Two: Being summarily dismissed by his older son humiliated him, and this humiliation disguised his anger at this older son. Thus, he could only feel the humiliation but not the anger. He suppressed the anger.
Three: The depression culprit here, of course, was the older, successful lawyer son. He was clearly the who.
It became obvious that the anger Charley suppressed was originally directed toward his older son. In addition to making him angry, the humiliation he felt at being summarily dismissed by this son joined forces with the rejection he was feeling from his secret, wished-for woman. Together, these circumstances made him feel inferior, inadequate, small, unworthy, rejected, and not whole.
And so, the key to the holes symptom begins to reveal itself.
The point is that the holes symptom is a disguise about the original wish. And what was his original wish? Well, apparently his original wish was for his older son to grant him a loan so that he could support his needy younger son, and then later repay the loan. As such, a successful realization of this wish would make our elderly gentleman feel rather good, in contrast to feeling depressed and bad. It would make him feel adequate, not inadequate or impotent, and, it would make him feel “whole”—and not with “holes.”
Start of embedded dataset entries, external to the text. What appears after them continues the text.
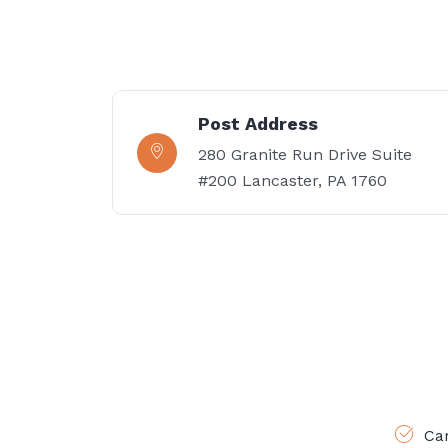
Post Address
280 Granite Run Drive Suite
#200 Lancaster, PA 1760
Ca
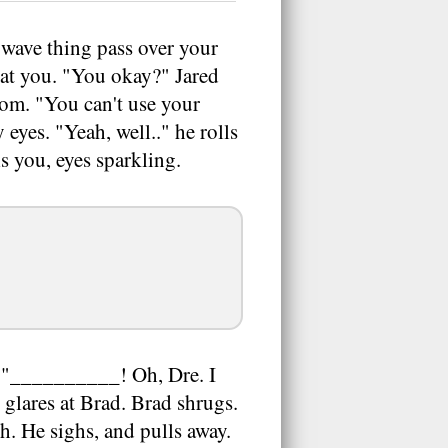
wave thing pass over your
 at you. "You okay?" Jared
oom. "You can't use your
eyes. "Yeah, well.." he rolls
ls you, eyes sparkling.
. "__________! Oh, Dre. I
 glares at Brad. Brad shrugs.
h. He sighs, and pulls away.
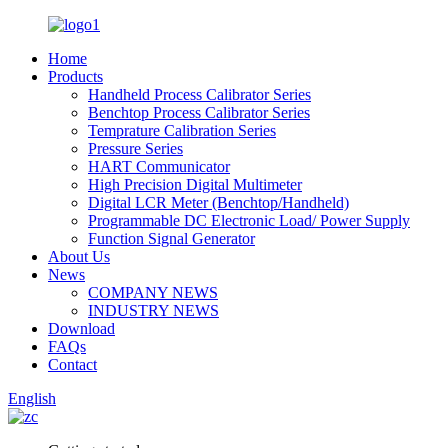
Home
Products
Handheld Process Calibrator Series
Benchtop Process Calibrator Series
Temprature Calibration Series
Pressure Series
HART Communicator
High Precision Digital Multimeter
Digital LCR Meter (Benchtop/Handheld)
Programmable DC Electronic Load/ Power Supply
Function Signal Generator
About Us
News
COMPANY NEWS
INDUSTRY NEWS
Download
FAQs
Contact
English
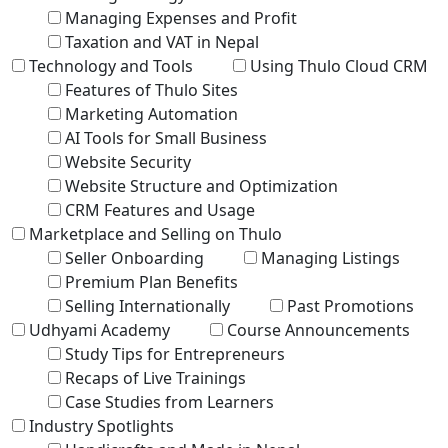
Managing Expenses and Profit
Taxation and VAT in Nepal
Technology and Tools
Using Thulo Cloud CRM
Features of Thulo Sites
Marketing Automation
AI Tools for Small Business
Website Security
Website Structure and Optimization
CRM Features and Usage
Marketplace and Selling on Thulo
Seller Onboarding
Managing Listings
Premium Plan Benefits
Selling Internationally
Past Promotions
Udhyami Academy
Course Announcements
Study Tips for Entrepreneurs
Recaps of Live Trainings
Case Studies from Learners
Industry Spotlights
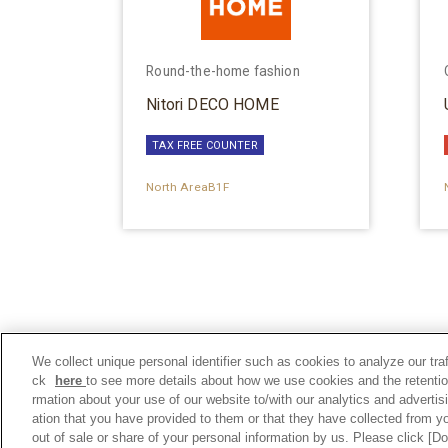
Round-the-home fashion
Nitori DECO HOME
TAX FREE COUNTER
North AreaB1F
We collect unique personal identifier such as cookies to analyze our tra
ck
here
to see more details about how we use cookies and the retentio
rmation about your use of our website to/with our analytics and adverti
ation that you have provided to them or that they have collected from yo
out of sale or share of your personal information by us. Please click [D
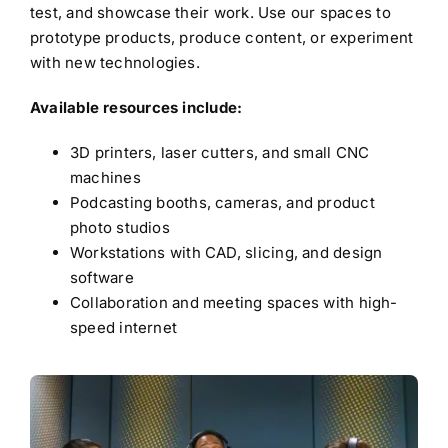
test, and showcase their work. Use our spaces to
prototype products, produce content, or experiment
with new technologies.
Available resources include:
3D printers, laser cutters, and small CNC
machines
Podcasting booths, cameras, and product
photo studios
Workstations with CAD, slicing, and design
software
Collaboration and meeting spaces with high-
speed internet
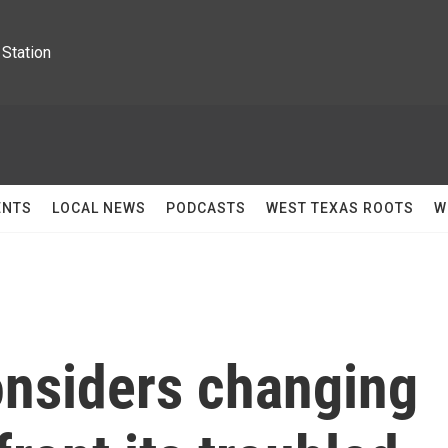
Station
ENTS
LOCAL NEWS
PODCASTS
WEST TEXAS ROOTS
W
nsiders changing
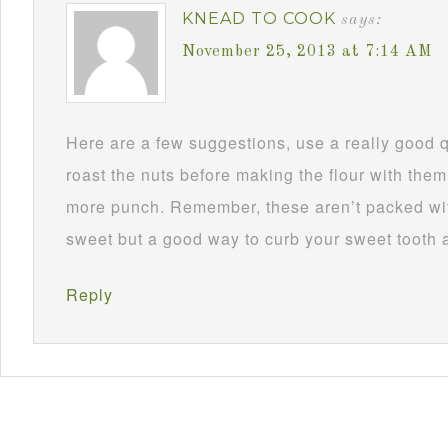
KNEAD TO COOK
says:
November 25, 2013 at 7:14 AM
Here are a few suggestions, use a really good 
roast the nuts before making the flour with them
more punch. Remember, these aren’t packed wit
sweet but a good way to curb your sweet tooth 
Reply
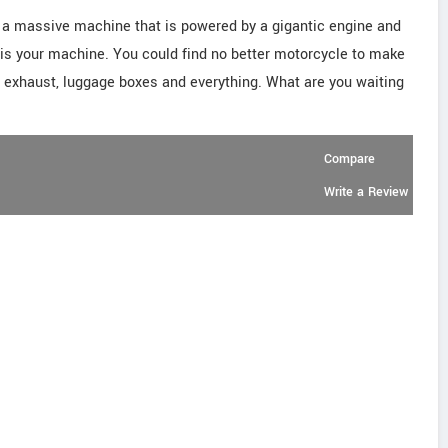
d a massive machine that is powered by a gigantic engine and
g is your machine. You could find no better motorcycle to make
al exhaust, luggage boxes and everything. What are you waiting
Compare
Write a Review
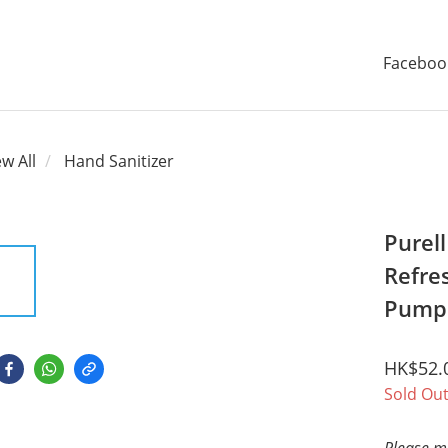
Faceboo
ew All
Hand Sanitizer
Purel
Refre
Pump 
HK$52.
Sold Ou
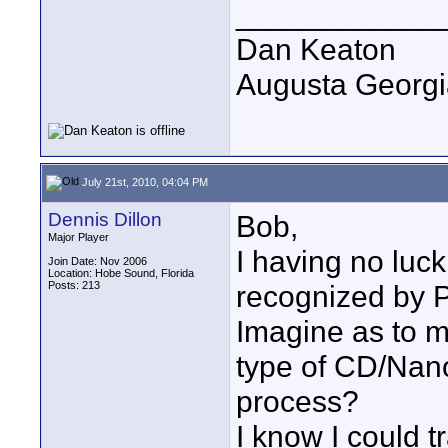
____________
Dan Keaton
Augusta Georgi
July 21st, 2010, 04:04 PM
Dennis Dillon
Bob,
Major Player
I having no luc
Join Date: Nov 2006
Location: Hobe Sound, Florida
Posts: 213
recognized by Pr
Imagine as to m
type of CD/Nano
process?
I know I could t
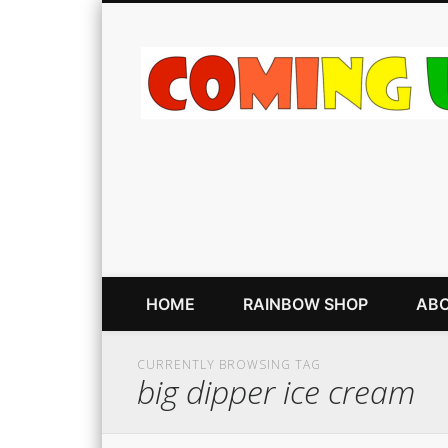
HOME
RAINBOW SHOP
ABO
CURRENTLY BROWSING TAG
big dipper ice cream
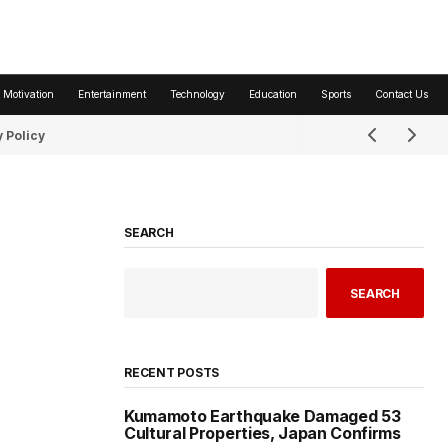
 Motivation
Entertainment
Technology
Education
Sports
Contact Us
 Policy
SEARCH
SEARCH
RECENT POSTS
Kumamoto Earthquake Damaged 53
Cultural Properties, Japan Confirms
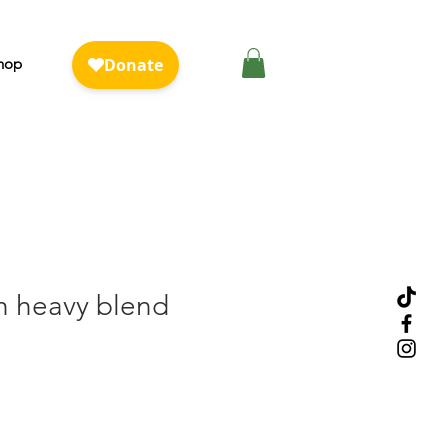
hop
h heavy blend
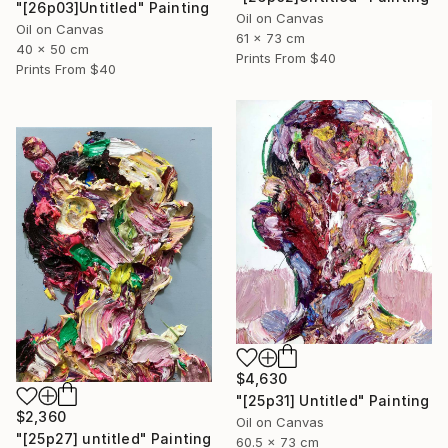
"[26p03]Untitled" Painting
Oil on Canvas
Oil on Canvas
61 x 73 cm
40 x 50 cm
Prints From
$40
Prints From
$40
$4,630
"[25p31] Untitled" Painting
$2,360
Oil on Canvas
"[25p27] untitled" Painting
60.5 x 73 cm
Yes, the word play is what happened. Charley wanted to be “whole”—complete—successfully helping his younger son. But his older son made him feel “unwhole” so he began to see “holes” in his body. This substitution of “hole” for “whole” represented his symptom of unwholeness or depression, but underneath it all, and originally, the entire problem was that his wish was always to be adequate or “whole.”
Because of the unfortunate incident with his older son, in which he was humiliated, he wound up feeling quite inadequate, or holey. The holes meant inadequacy. And so his wish was transformed into an avoidant one to not see his sons.
Thus, being depressed, feeling impotent or inadequate, and seeing holes in his body related to his suppressed anger toward a who—his older son. A direct result of feeling humiliated by this son created a situation whereby this elderly gentleman could not face his anger and so he suppressed or repressed it. What resulted was a body delusion of holes—a symbol of unwholeness.
Finally, Point Four of the symptom code, the to do, or the in front of the line activity, involved a request to hold a joint meeting between father and son. The meeting was held and his son apologized, explaining that he was at a meeting and couldn’t talk, and didn’t even realize that he ended the conversation with his father so abruptly. The explanation was accepted and Charley’s anger quickly dissolved.
The one, two, three of symptom cure required knowing:
1. What the wish was;
2. That Charley was angry; and,
3. That he was angry at a who—his older son.
Calm was restored to this family. Charley gladly got his loan, and in short order all of his symptoms disappeared—including the depression, impotence, queasy stomach, sleep disturbance, and absence of appetite. He really felt better, both because the good relationship with his son was restored and, of course, because his original wish to be whole was realized. This meant that his pride was restored and he could continue with his life—going to work, sharing life with his common-law wife, speaking to his sons, and also continuing his caring for his woman friend who would never yield to him in the way he wanted, neither when she was younger and married, nor now in her late eighties when she was widowed and ill. Yet despite his unfulfilled yearning for this other woman, this strong, proud, eighty-year-old gentleman carried on as usual.